What is the derivative of:
\(f(x)=\left(1-kx\right)ae^{-kx}\)
a and k are constants.
Using the product rule
f'(x) = f'(u)*f(v) + f(u)*f'(v)
f(u) = 1-kx
f'(u) = -k
f(v) = \(ae^{-kx}\)
f'(v) = \(-ake^{-kx}\)
\(f'\left(x\right)=-kae^{-kx}+\left(1-kx\right)\left(-ake^{-kx}\right)\)
\(f'\left(x\right)=kae^{-kx}-kae^{-kx}+k^2xae^{-kx}\)
\(f'\left(x\right)=k^2xae^{-kx}\)
I've messed up somewhere...
Okay simple mistake (forgot a - sign).
My answer however ended up being.
ake-kx(kx-2)
And the answer in the book is:
ae-kx(k2x-2k)
Is it standard practice to keep 'like' terms together to make it simplier to find 3rd derivatives/inflection points? (the original function is actually the first derivative, so here we were finding the 2nd derivative).
Hi Alan,
Yes I know these are the same, my question was more... would there be a specific reason to give the result as:
ae-kx(k2x-2k)
Both k2x-2k and kx-2 are suitable for finding the inflection point, so I'm just curious if there is some specific reason to list it that way (typically I just factor everything I can).

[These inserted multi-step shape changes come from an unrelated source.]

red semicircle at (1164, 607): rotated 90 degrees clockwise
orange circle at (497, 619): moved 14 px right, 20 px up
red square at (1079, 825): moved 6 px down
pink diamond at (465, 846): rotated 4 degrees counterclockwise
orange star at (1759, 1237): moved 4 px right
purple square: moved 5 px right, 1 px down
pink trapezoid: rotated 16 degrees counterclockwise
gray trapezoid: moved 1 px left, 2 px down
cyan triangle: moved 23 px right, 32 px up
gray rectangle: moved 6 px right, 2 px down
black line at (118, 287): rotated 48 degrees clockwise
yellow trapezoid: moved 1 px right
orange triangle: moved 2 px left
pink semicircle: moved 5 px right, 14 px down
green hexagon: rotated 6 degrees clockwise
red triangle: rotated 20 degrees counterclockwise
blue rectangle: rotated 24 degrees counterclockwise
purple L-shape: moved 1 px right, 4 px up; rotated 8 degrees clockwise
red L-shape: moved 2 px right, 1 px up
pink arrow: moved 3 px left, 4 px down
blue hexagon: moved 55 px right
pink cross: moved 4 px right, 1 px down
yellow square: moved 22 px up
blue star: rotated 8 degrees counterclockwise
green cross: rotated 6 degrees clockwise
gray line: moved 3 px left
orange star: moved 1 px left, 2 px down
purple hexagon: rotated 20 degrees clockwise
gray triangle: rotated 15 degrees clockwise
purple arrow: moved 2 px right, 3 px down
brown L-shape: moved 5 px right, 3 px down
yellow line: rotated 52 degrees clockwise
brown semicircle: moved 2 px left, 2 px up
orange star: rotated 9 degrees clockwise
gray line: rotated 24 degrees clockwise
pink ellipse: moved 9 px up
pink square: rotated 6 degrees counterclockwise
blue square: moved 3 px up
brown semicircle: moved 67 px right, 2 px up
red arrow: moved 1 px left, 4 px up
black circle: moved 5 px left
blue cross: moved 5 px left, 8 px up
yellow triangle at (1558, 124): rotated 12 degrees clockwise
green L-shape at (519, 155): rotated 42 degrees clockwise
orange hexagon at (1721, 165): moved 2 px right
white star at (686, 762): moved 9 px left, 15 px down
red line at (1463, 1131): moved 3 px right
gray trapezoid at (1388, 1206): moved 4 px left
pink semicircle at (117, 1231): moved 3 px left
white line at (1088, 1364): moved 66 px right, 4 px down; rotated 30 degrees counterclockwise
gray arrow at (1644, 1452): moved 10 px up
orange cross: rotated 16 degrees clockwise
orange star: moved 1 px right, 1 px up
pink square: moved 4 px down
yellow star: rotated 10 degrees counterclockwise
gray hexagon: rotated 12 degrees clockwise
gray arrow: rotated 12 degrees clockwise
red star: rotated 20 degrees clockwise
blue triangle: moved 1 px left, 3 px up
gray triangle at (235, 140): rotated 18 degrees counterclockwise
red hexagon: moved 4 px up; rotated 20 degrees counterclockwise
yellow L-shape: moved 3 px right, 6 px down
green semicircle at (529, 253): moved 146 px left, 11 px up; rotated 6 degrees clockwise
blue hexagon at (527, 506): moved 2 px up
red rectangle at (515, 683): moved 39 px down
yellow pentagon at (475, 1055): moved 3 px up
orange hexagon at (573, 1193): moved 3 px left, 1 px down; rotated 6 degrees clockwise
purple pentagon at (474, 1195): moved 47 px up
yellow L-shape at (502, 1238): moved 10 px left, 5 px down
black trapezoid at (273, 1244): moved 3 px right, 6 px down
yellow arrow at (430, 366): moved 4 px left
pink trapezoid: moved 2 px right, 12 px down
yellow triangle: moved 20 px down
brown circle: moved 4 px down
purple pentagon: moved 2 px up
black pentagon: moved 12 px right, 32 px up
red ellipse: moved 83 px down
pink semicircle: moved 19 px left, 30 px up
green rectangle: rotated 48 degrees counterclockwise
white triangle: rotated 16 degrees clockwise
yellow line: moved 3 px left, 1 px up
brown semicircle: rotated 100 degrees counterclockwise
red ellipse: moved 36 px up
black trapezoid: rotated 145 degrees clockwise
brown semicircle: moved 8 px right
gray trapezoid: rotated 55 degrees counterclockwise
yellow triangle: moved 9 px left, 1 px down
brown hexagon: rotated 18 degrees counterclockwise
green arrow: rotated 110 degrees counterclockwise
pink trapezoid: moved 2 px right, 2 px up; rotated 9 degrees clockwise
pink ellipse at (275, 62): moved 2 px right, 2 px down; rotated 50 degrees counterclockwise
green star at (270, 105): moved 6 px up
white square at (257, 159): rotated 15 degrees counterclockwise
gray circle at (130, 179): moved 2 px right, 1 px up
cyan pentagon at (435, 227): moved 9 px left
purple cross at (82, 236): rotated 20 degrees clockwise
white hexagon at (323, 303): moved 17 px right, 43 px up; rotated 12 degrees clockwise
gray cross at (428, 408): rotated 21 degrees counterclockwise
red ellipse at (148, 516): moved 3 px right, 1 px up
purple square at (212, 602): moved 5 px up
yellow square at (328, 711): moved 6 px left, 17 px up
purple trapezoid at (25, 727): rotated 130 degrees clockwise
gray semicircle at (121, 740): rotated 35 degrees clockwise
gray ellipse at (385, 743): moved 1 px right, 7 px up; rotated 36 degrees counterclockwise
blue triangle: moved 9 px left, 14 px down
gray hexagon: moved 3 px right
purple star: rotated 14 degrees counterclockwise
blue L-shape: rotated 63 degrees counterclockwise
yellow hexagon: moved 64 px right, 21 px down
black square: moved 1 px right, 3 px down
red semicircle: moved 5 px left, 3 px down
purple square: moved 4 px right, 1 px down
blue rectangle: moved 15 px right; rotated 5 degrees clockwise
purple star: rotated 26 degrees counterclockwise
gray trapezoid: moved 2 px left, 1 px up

+33615 I don't think there's a strong reason for expressing the answer this way. You could have asked the same question if it had been expressed your way! Sometimes it is easier to do further derivatives if the results are given in one form rather than another, but in this case either form is easy to take further it seems to me. Certainly, there is no general rule I'm aware of that specifies what form such a derivative should take.